СЛАВЯНОРУССКИЙ И ЦЕРКОВНОСЛАВЯНСКИЙ В ДРЕВНИХ ПЕРЕВОДАХ ЕВАНГЕЛИЯ

Изучение славянских переводов Священного писания получило теперь большое развитие, в том числе и в связи с новыми переводами. Необходимо оценить характер старых переводов и степень их участия в развитии различных форм национального литературного языка.

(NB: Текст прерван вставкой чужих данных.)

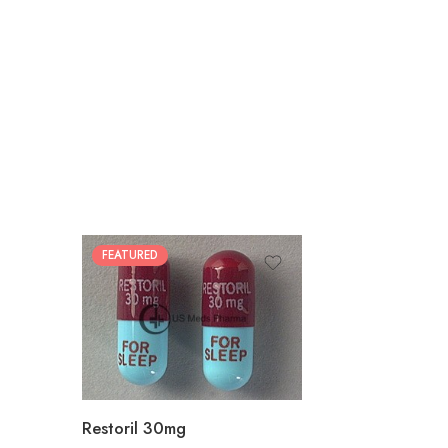
FEATURED
30
60
90
180
360
Restoril 30mg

1. Начнем с уточнения основных терминов.

В соответствии с традицией классической русской филологии славянорусским называю развивающийся в средние века литературный язык восточных славян, который, отталкиваясь от текстов Писания и на основе народных наречий, постоянно обновляя форму и смысл слов и конструкций, создавал собственные систему — и норму. Церковнославянским называю нормированный, главным образом в письменной форме, язык служебных церковных текстов, т.е. языковое воплощение не широко культурной информации, а только информации, связанной с культом. Старославянский — язык, отраженный в канонических церковных текстах самых древних славянских переводов, от которых сохранилось не более двух десятков списков. К этому языку восходят современные версии церковнославянских языков, в том числе и русский церковнославянский язык. О старославянском, как и об общеславянском (праславянском), языке в своем сообщении я не говорю. «Славянорусское» как форма воплощения и «церковнославянское» как содержательная (семантическая) часть культурных текстов эпохи средневековья можно понимать и шире, в культурологическом смысле: как живую народную и канонически церковную стихии, постоянно питавшие друг друга и сохранявшие тем самым «живое слово Евангелия» как Слово-Логос. Без их диалектического взаимопроникновения церковнославянский выродился бы в пустую форму, а народный славянорусский — в низкий стиль вульгарно-бытового характера.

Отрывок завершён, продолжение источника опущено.